The analysis identified interacting complexities in the TORPEDO programme which played out differently in different sites and settings. These are presented under the NASSS domains below. Direct quotes from the new primary dataset of ex post interviews are labelled “ex post interview [number]”; quotes from the original TORPEDO dataset are labelled with the original coding notation (e.g. 2282-005, with the first four digits indicating the original study site number and the last three digits indicating the participant number).

The condition

HealthTracker was designed for use in two kinds of patient: those who already had cardiovascular disease and those (usually asymptomatic) who were potentially at high risk of developing it. Established cardiovascular disease is well characterised, and guidelines for its management are relatively uncontested and widely accepted. The evidence base on managing cardiovascular risk is more complex. It is skewed towards a white European and North American population (especially the US Framingham study, on which the HealthTracker algorithm was partially based). Furthermore, since cardiovascular risk is a continuous variable influenced by multiple risk factors such as blood pressure and cholesterol levels, HealthTracker could not offer an unambiguous binary categorisation of patients into “high risk” or “low risk”.

In Australia (as elsewhere), cardiovascular disease is strongly patterned by socio-demographic factors: it is commoner in those who are poor, those with low health literacy, and in Aboriginal people. Such individuals are more likely to have comorbidities such as diabetes or mental health conditions (“High risk is a sort of multifarious set of component conditions”—ex post interview 2). They may also have cultural beliefs and practices that affect their ability and willingness to understand the risk communication and comply with preventive treatment.

The risk communication tool in HealthTracker worked well for many patients (“I found the patient education information just great, it was just wonderful.”—Nurse in TORPEDO study, 2368-005). But it assumed that patients would be able to understand a visual representation of quantitative risk and make a rational decision to alter their lifestyle based on it. This was not always the case, partly because of numeracy (“I find that they’re [absolute risk percentage] harder to explain to the patient with a number. So we need to go back and look at how to translate into the number needed to treat. But that’s very hard concept for the patient to understand at the moment too.”—GP in TORPEDO study, 2290-001), and partly because of competing priorities in complex lives (“[HealthTracker] works for people that have structured lives … but some patients are much less organised, and they have social and other medical problems … which interfere with their ability … to accept and to seek out systematic care”—ex post interview 4).

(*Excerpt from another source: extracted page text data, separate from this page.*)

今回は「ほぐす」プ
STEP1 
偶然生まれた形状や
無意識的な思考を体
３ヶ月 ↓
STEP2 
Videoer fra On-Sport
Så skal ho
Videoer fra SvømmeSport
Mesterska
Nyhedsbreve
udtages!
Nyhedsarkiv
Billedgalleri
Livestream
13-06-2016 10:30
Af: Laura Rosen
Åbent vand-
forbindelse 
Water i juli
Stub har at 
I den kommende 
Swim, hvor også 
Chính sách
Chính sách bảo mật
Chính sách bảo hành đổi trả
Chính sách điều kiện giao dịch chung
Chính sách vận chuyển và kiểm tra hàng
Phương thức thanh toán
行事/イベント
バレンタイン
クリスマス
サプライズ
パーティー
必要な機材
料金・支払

The TORPEDO findings confirmed that cultural habits die hard and familiar folk models of illness and risk may over-ride less familiar epidemiological ones [34]. A 66-year-old patient with a family history of cardiovascular disease and adverse clinical and lifestyle factors commented:

... it’s no good saying we’ll change your lifestyle. I’m 66 years old. I have a lifestyle, you know. I’m not an alcoholic. I don’t over-drink. I don’t you know I don’t overeat. I’m just, just a big bloke. Look, I didn’t walk out of there thinking, oh, I’m only going to eat salad and, you know, drink water for the rest of my life.—Interview with patient in TORPEDO study [31]

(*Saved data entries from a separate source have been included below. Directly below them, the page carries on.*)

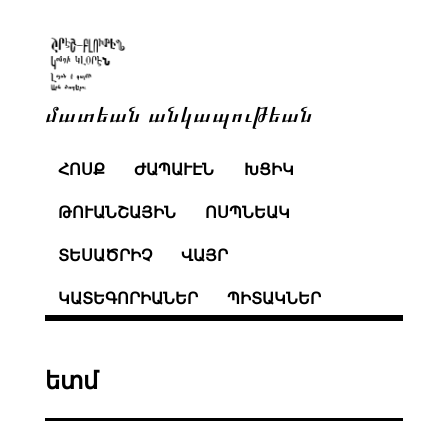
մատեան անկապութեան
ՀՈՍՔ
ԺԱՊԱՒԷՆ
ԽՑԻԿ
ԹՈՒԱՆՇԱՅԻՆ
ՈՍՊՆԵԱԿ
ՏԵՍԱԾՐԻՉ
ՎԱՅՐ
ԿԱՏԵԳՈՐԻԱՆԵՐ
ՊԻՏԱԿՆԵՐ
ետմ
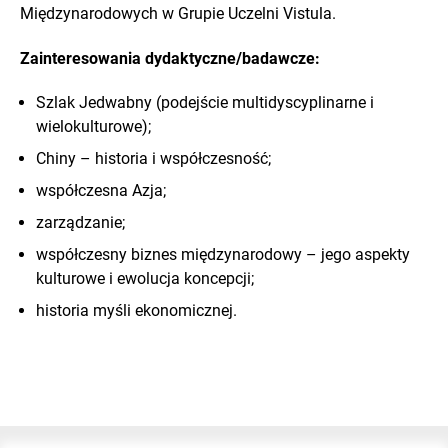
Międzynarodowych w Grupie Uczelni Vistula.
Zainteresowania dydaktyczne/badawcze:
Szlak Jedwabny (podejście multidyscyplinarne i
wielokulturowe);
Chiny – historia i współczesność;
współczesna Azja;
zarządzanie;
współczesny biznes międzynarodowy – jego aspekty
kulturowe i ewolucja koncepcji;
historia myśli ekonomicznej.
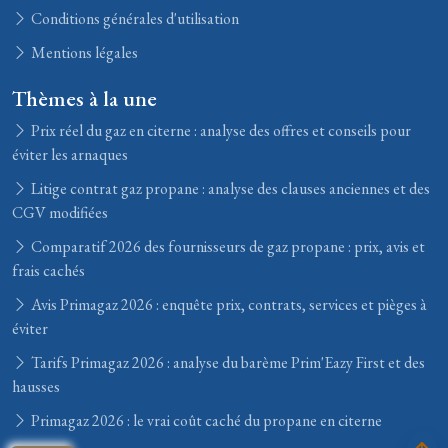
Conditions générales d'utilisation
Mentions légales
Thèmes à la une
Prix réel du gaz en citerne : analyse des offres et conseils pour
éviter les arnaques
Litige contrat gaz propane : analyse des clauses anciennes et des
CGV modifiées
Comparatif 2026 des fournisseurs de gaz propane : prix, avis et
frais cachés
Avis Primagaz 2026 : enquête prix, contrats, services et pièges à
éviter
Tarifs Primagaz 2026 : analyse du barème Prim'Eazy First et des
hausses
Primagaz 2026 : le vrai coût caché du propane en citerne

The “no symptoms, no problem” mindset helps explain why patients with established cardiovascular disease appeared to engage better than those flagged for primary prevention (“I have this difficulty convincing patients that they should be on medication when the indication is only based on high risk … ‘Doctor, but I haven’t got the problem now so why do you want to give me the medication’ and, of course, medications are not cheap”—GP in TORPEDO study, 2308-001).

The technology

HealthTracker had many attractive design features (“[GPs] loved it, … loved the traffic light [which] was simple, [and] loved seeing the graphs, looking at the heart age over time”—ex post interview 1). Many valued the way it structured care (“HealthTracker reminds me what needs to be followed, to be checked and followed. So it wasn’t so much telling me what the guidelines are, it was telling me what I needed to do to ensure that their health, everything’s been covered”—GP in TORPEDO study, 2303-001). But GPs described technical glitches (such as when data on the patient’s record did not appear in the HealthTracker viewer) that were frustrating and interfered with their use of the technology in real time. Many found themselves regularly on the phone to the helpdesk. A major concern was that “apps that would just chew up memory, make the EMR [electronic medical record] run slowly; people said, ‘I don’t want to have anything to do with this thing, because it’s making my existing work flow worse’” (ex post interview 2).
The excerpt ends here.